Task = From the material below, pull each line containing the string "Plug".

═══ Records

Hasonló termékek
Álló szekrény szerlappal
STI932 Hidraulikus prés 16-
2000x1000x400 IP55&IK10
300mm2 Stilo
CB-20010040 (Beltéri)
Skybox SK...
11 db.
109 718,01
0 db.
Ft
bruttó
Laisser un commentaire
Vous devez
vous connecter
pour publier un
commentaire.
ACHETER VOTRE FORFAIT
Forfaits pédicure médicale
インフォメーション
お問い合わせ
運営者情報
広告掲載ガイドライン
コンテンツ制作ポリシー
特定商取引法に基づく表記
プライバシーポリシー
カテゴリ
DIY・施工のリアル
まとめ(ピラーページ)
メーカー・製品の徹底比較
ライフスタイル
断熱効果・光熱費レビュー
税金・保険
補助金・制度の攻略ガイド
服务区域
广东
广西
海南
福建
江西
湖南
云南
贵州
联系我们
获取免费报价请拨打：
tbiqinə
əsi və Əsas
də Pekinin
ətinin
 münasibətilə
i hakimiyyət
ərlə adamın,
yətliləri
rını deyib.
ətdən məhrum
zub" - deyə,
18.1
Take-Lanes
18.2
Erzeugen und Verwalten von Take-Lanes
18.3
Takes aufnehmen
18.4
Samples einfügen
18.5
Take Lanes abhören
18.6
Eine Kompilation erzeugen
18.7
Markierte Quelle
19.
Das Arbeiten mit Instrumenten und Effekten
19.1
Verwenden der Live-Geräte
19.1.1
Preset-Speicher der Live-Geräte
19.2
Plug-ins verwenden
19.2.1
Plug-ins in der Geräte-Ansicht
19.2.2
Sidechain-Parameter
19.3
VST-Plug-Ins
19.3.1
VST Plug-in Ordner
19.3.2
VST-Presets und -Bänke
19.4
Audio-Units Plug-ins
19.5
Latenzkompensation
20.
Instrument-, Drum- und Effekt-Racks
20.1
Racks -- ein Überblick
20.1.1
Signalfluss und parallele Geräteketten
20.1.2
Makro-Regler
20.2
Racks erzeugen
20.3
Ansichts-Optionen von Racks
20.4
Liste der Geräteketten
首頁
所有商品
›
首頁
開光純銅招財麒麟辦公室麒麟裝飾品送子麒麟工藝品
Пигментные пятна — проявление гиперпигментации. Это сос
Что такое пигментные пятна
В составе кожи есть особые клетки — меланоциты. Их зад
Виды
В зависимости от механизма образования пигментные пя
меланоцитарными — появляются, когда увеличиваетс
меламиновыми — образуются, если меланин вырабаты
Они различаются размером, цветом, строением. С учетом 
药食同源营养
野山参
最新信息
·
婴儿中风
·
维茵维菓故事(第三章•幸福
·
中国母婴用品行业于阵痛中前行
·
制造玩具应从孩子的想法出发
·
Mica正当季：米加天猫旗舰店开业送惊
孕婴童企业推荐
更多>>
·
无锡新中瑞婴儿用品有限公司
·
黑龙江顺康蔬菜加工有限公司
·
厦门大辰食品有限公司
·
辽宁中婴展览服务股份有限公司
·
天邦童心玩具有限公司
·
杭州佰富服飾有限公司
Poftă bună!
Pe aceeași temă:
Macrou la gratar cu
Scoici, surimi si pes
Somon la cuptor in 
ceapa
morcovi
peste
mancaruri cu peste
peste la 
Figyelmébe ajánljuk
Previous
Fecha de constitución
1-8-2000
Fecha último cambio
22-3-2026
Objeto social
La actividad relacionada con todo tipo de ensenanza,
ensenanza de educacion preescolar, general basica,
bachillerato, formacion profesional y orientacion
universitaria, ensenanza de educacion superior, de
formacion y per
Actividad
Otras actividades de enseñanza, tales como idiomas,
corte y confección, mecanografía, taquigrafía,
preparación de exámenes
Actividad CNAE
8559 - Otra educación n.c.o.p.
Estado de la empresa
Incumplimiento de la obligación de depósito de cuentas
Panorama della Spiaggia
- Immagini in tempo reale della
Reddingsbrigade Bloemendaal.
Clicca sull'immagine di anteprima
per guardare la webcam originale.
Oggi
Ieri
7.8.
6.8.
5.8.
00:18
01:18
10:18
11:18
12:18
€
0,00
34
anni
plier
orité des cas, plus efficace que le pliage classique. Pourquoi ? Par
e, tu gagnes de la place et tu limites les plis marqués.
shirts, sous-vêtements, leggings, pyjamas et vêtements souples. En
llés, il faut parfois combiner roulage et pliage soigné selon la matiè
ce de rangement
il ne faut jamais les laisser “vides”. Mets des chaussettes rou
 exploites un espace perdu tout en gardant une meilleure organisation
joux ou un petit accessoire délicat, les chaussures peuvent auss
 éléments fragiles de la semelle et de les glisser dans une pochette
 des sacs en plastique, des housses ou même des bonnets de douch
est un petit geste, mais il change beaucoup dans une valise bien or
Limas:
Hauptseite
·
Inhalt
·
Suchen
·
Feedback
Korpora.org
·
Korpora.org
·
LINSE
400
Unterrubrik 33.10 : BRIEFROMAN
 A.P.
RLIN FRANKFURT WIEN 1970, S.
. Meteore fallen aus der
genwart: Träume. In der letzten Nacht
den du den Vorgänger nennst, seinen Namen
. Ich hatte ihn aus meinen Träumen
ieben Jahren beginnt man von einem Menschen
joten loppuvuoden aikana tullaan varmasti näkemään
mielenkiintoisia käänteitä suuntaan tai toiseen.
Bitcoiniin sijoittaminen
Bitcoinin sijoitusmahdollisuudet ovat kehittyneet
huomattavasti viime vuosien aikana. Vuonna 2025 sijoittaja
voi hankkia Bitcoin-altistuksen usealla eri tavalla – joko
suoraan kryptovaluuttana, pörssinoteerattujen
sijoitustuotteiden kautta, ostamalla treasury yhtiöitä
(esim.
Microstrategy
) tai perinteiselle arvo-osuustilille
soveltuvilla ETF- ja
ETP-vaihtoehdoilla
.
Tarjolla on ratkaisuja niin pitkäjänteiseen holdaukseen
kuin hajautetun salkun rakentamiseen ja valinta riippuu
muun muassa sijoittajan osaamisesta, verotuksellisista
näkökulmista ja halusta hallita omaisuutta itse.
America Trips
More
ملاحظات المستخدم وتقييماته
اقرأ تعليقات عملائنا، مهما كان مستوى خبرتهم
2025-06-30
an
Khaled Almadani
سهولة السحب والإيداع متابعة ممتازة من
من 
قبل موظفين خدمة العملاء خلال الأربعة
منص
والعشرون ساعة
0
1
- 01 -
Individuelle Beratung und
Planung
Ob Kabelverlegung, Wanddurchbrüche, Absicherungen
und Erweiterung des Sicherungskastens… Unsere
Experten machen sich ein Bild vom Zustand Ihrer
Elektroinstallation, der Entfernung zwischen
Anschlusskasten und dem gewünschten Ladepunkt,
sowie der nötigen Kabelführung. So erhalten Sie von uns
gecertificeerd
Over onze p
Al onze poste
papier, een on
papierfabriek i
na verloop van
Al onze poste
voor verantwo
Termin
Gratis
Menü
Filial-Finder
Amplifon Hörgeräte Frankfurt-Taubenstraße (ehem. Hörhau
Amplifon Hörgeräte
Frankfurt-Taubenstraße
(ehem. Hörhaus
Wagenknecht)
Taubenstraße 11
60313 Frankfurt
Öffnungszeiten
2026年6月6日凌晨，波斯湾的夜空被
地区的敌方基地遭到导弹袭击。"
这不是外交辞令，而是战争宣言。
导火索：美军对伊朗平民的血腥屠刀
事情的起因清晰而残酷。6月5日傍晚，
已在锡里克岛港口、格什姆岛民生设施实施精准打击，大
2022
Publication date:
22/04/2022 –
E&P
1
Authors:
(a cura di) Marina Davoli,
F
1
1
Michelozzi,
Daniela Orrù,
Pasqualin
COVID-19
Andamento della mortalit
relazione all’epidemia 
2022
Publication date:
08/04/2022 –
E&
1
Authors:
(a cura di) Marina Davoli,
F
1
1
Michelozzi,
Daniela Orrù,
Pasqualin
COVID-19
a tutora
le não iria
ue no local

══════

Result for this task =
Plug-ins verwenden
Plug-ins in der Geräte-Ansicht
VST-Plug-Ins
VST Plug-in Ordner
Audio-Units Plug-ins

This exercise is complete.